Good TEFL course providers will be completely upfront about what’s included in your course before you sign up. When you complete your TEFL course you will, of course, want to be issued with a certificate as evidence of your newly-acquired qualification. Having a hard copy of your TEFL qualification is essential for teaching English abroad and you’ll need a digital copy for online positions.
Yet, it’s surprisingly common for TEFL course providers to not include the cost of a hard copy certificate in the course fee. If it’s not clear from their website if this is included or not then make sure to ask. The fee for a certificate plus shipping can be a lot higher than you might think.

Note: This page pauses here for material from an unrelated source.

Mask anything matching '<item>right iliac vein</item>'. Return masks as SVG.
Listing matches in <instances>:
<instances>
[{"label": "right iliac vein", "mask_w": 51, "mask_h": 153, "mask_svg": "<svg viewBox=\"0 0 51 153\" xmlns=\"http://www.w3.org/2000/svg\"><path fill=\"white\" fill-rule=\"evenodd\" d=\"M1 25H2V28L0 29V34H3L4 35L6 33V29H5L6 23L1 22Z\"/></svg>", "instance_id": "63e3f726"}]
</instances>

Most online TEFL courses involve self-paced study. You’ll work through material hosted on the course provider’s learning platform and you should have the support of a tutor throughout. As you’re studying it’s so important to have the assistance of an experienced EFL teacher and teacher trainer who can answer your questions and provide you with helpful feedback on your assignments.A lot of very cheap TEFL courses haven’t been created by actual education professionals and the tutors - if there are any - may not have a background in TEFL. Some may carry out little to no assessment and have no written assignments or just a single one at the end, which isn’t sufficient for testing comprehension. Part of the reason why these courses don’t have adequate accreditation is because they simply don’t meet the standards of reputable accrediting bodies.
For those aiming to work through their qualification quickly there are a couple of things to check. Ask about the turnaround time for marking and responding to queries as well. For example, at The TEFL Org we have a 48-hour turnaround, this is the maximum amount of time you would be waiting to hear back from your tutor. And check if you’re able to progress with the course after submitting an assignment. Some providers don’t allow you to do this, so you have to wait for work to be marked to continue studying, which can really hold things up - unless you’re willing to pay extra for “speedy marking”, which some providers offer.

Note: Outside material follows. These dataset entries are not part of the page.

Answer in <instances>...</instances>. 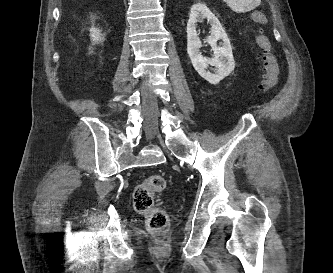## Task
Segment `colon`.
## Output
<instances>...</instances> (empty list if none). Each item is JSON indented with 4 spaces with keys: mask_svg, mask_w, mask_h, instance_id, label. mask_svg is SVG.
<instances>
[{
    "mask_svg": "<svg viewBox=\"0 0 333 273\" xmlns=\"http://www.w3.org/2000/svg\"><path fill=\"white\" fill-rule=\"evenodd\" d=\"M251 20L256 24H264L267 19L260 11L252 12ZM256 40L262 49L260 61L264 70L263 79L260 84L262 92H268L274 88L279 75V66L272 52V45L269 38L258 31ZM166 187V181L159 174H151L143 179L134 190L133 199L135 209L146 216L150 230L161 233L168 227L169 220L166 212L154 202V196L162 192Z\"/></svg>",
    "mask_w": 333,
    "mask_h": 273,
    "instance_id": "5ec220e1",
    "label": "colon"
}]
</instances>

We’ve already discussed the importance of tutor support, but there’s more to being a good TEFL course provider than just the course. From running webinars , offering advanced training , keeping you informed of industry trends and news , and connecting you with other students and graduates, there’s a lot more a provider can offer students to help them on their TEFL journey.
TEFL course providers are not recruiters, so they aren’t going to find you a job after you’ve completed the course. But a good provider should help you on your way. This can be with access to a jobs centre where you can apply for positions, assistance with applications , and advice from industry professionals who can help point you in the right direction.